• EXERCISE: Copy the entries below word for word, but omit any pictures they contain.

[[ RECORD SET, beginning ]]

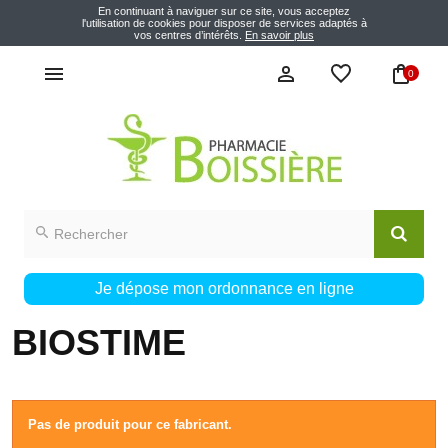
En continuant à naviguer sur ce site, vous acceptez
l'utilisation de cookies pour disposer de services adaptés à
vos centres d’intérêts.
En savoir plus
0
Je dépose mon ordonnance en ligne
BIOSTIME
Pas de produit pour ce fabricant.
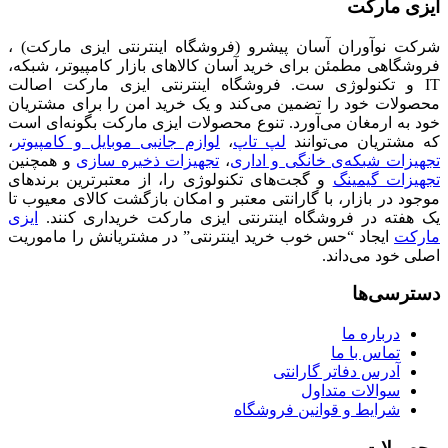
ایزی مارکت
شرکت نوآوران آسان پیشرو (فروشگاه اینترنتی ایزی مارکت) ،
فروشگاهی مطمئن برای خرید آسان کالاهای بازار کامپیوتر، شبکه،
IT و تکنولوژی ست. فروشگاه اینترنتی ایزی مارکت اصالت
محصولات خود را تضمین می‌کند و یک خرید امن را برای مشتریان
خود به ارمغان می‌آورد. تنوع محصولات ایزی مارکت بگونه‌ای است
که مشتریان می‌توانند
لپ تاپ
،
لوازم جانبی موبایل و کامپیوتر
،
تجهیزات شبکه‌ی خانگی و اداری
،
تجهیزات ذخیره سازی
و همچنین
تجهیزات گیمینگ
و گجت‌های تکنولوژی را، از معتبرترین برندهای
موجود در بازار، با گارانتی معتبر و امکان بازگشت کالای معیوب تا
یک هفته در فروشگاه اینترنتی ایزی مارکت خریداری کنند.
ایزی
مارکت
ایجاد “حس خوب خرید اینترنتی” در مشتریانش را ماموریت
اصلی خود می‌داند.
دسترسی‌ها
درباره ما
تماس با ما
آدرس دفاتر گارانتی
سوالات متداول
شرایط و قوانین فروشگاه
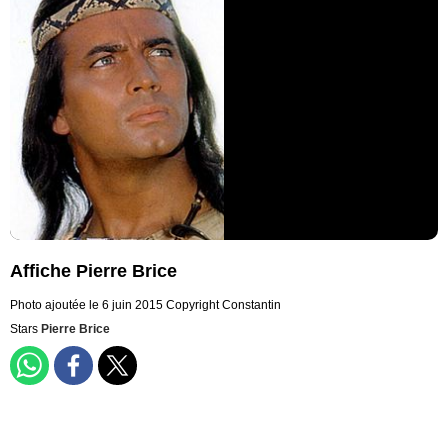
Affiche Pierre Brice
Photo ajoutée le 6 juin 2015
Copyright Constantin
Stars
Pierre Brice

[[ RECORD SET, end ]]

• YOUR RESPONSE:
En continuant à naviguer sur ce site, vous acceptez
l'utilisation de cookies pour disposer de services adaptés à
vos centres d’intérêts.
En savoir plus
0
Je dépose mon ordonnance en ligne
BIOSTIME
Pas de produit pour ce fabricant.
ایزی مارکت
شرکت نوآوران آسان پیشرو (فروشگاه اینترنتی ایزی مارکت) ،
فروشگاهی مطمئن برای خرید آسان کالاهای بازار کامپیوتر، شبکه،
IT و تکنولوژی ست. فروشگاه اینترنتی ایزی مارکت اصالت
محصولات خود را تضمین می‌کند و یک خرید امن را برای مشتریان
خود به ارمغان می‌آورد. تنوع محصولات ایزی مارکت بگونه‌ای است
که مشتریان می‌توانند
لپ تاپ
،
لوازم جانبی موبایل و کامپیوتر
،
تجهیزات شبکه‌ی خانگی و اداری
،
تجهیزات ذخیره سازی
و همچنین
تجهیزات گیمینگ
و گجت‌های تکنولوژی را، از معتبرترین برندهای
موجود در بازار، با گارانتی معتبر و امکان بازگشت کالای معیوب تا
یک هفته در فروشگاه اینترنتی ایزی مارکت خریداری کنند.
ایزی
مارکت
ایجاد “حس خوب خرید اینترنتی” در مشتریانش را ماموریت
اصلی خود می‌داند.
دسترسی‌ها
درباره ما
تماس با ما
آدرس دفاتر گارانتی
سوالات متداول
شرایط و قوانین فروشگاه
Affiche Pierre Brice
Photo ajoutée le 6 juin 2015
Copyright Constantin
Stars
Pierre Brice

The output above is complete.